% Generated by roxygen2: do not edit by hand
% Please edit documentation in R/imputation.R
\name{impute_matrix}
\alias{impute_matrix}
\alias{imputeMethods}
\alias{impute_neighbour_average}
\alias{impute_knn}
\alias{impute_mle}
\alias{impute_bpca}
\alias{impute_mixed}
\alias{impute_min}
\alias{impute_zero}
\alias{impute_with}
\alias{impute_RF}
\alias{impute_fun}
\title{Quantitative mass spectrometry data imputation}
\usage{
impute_matrix(x, method, FUN, ...)

imputeMethods()

impute_neighbour_average(x, k = min(x, na.rm = TRUE))

impute_knn(x, ...)

impute_mle(x, ...)

impute_bpca(x, ...)

impute_RF(x, ...)

impute_mixed(x, randna, mar, mnar, ...)

impute_min(x)

impute_zero(x)

impute_with(x, val)

impute_fun(x, FUN, ...)
}
\arguments{
\item{x}{A matrix or an \code{HDF5Matrix} object to be imputed.}

\item{method}{\code{character(1)} defining the imputation method.
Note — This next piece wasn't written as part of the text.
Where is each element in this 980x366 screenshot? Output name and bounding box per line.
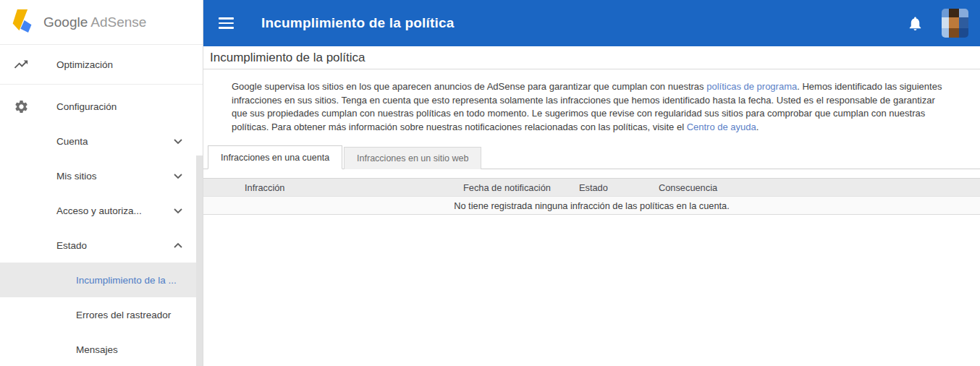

See
\code{imputeMethods()} for available ones.}

\item{FUN}{A user-provided function that takes a \code{matrix} as input and
returns an imputed \code{matrix} of identical dimensions.}

\item{...}{Additional parameters passed to the inner imputation
function.}

\item{k}{\code{numeric(1)} providing the imputation value used for the
first and last samples if they contain an \code{NA}. The default is
to use the smallest value in the data.}

\item{randna}{\code{logical} of length equal to \code{nrow(object)} defining
which rows are missing at random. The other ones are
considered missing not at random. Only relevant when \code{methods}
is \code{mixed}.}

\item{mar}{Imputation method for values missing at random. See
\code{method} above.}

\item{mnar}{Imputation method for values missing not at
random. See \code{method} above.}

\item{val}{\code{numeric(1)} used to replace all missing values.}
}
\value{
A matrix of same class as \code{x} with dimensions \code{dim(x)}.
}
\description{
The \code{impute_matrix} function performs data imputation on \code{matrix}
objects instance using a variety of methods (see below).

Users should proceed with care when imputing data and take
precautions to assure that the imputation produce valid results,
in particular with naive imputations such as replacing missing
values with 0.
}
\details{
There are two types of mechanisms resulting in missing values in
LC/MSMS experiments.
\itemize{
\item Missing values resulting from absence of detection of a feature,
despite ions being present at detectable concentrations. For
example in the case of ion suppression or as a result from the
stochastic, data-dependent nature of the MS acquisition
method. These missing value are expected to be randomly
distributed in the data and are defined as missing at random
(MAR) or missing completely at random (MCAR).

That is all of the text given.